DESCRIPTION OF THE TASK.
The output should be all lines of the entries below in which the word "monde" occurs.

(Collection entries)
-- -- --

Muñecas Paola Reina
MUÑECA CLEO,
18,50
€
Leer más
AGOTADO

-- -- --

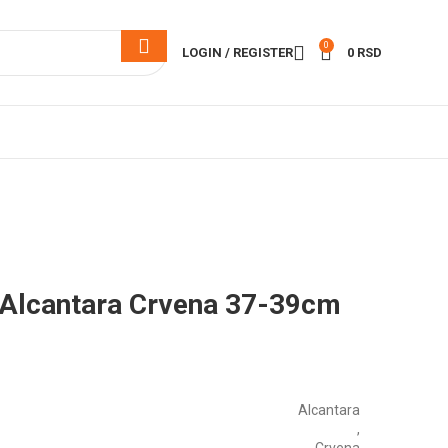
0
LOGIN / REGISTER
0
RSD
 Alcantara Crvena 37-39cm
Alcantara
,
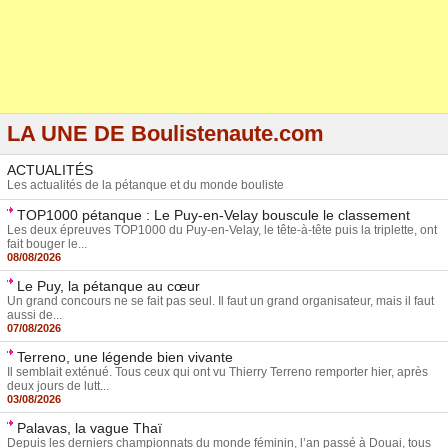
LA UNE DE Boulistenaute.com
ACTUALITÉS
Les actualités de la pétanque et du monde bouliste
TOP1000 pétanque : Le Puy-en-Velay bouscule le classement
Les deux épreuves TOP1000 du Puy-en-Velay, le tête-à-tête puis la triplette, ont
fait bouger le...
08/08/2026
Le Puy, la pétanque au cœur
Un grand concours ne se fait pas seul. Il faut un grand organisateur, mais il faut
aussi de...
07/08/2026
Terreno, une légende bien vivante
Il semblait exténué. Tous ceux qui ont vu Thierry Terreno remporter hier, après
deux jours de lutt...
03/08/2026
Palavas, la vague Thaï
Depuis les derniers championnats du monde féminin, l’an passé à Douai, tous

-- -- --

RESULT.
Les actualités de la pétanque et du monde bouliste
Depuis les derniers championnats du monde féminin, l’an passé à Douai, tous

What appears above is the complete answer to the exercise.